I seriously considered cancelling my SP. I've seen every episode of Survivor, but I loathe the Twinnies. Why does CBS keep bring these two losers back for a third time? They were to my recollection on twice on TAR.


----------



## hefe (Dec 5, 2000)

The Twinnies may be my least favorite contestants on reality shows ever.

But they can't ruin Survivor, I will enjoy watching them get voted out.


----------



## Steveknj (Mar 10, 2003)

hefe said:


> The Twinnies may be my least favorite contestants on reality shows ever.
> 
> But they can't ruin Survivor, I will enjoy watching them get voted out.


This!
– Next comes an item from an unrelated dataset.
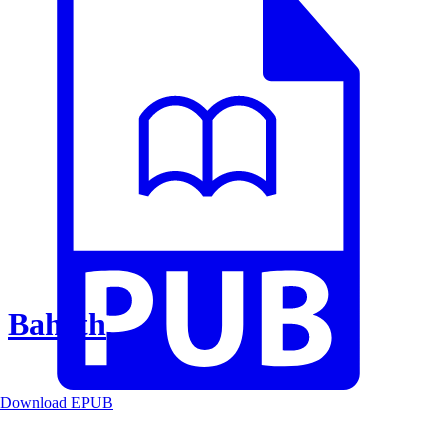
Baheth
Download EPUB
They are my second least favorite after Rachael Riley of Big Brother and TAR. I was thrilled to see them go first last TAR AS. The problem here is it's going to take at least TWO weeks to see them both go!!

Plus John Rockers is going to be on, which should be interesting. The guy was a super jerk when playing baseball.


----------



## bryhamm (Jun 30, 2004)

Steveknj said:


> This! They are my second least favorite after Rachael Riley of Big Brother and TAR. I was thrilled to see them go first last TAR AS. *The problem here is it's going to take at least TWO weeks to see them both go!!
> *
> Plus John Rockers is going to be on, which should be interesting. The guy was a super jerk when playing baseball.


More than that. They are doing blood vs water again, which means they are likely to do Exile Island again. This means at least 5 weeks if I am thinking correctly.

Week 1 - 1st person to EI
Week 2 - 2nd person to EI
Week 3 - 3rd person to EI
Week 4 - EI competition to remove 1st person from the game; 4th person to EI
Week 5 - EI competition to remove 2nd person from the game; 5th person to EI


----------



## hefe (Dec 5, 2000)

bryhamm said:


> More than that. They are doing blood vs water again, which means they are likely to do Exile Island again. This means at least 5 weeks if I am thinking correctly.
> 
> Week 1 - 1st person to EI
> Week 2 - 2nd person to EI
> ...


Don't assume that.


----------



## bryhamm (Jun 30, 2004)

hefe said:


> Don't assume that.


Which part? The EI part? I hope you are right, cause I don't like it.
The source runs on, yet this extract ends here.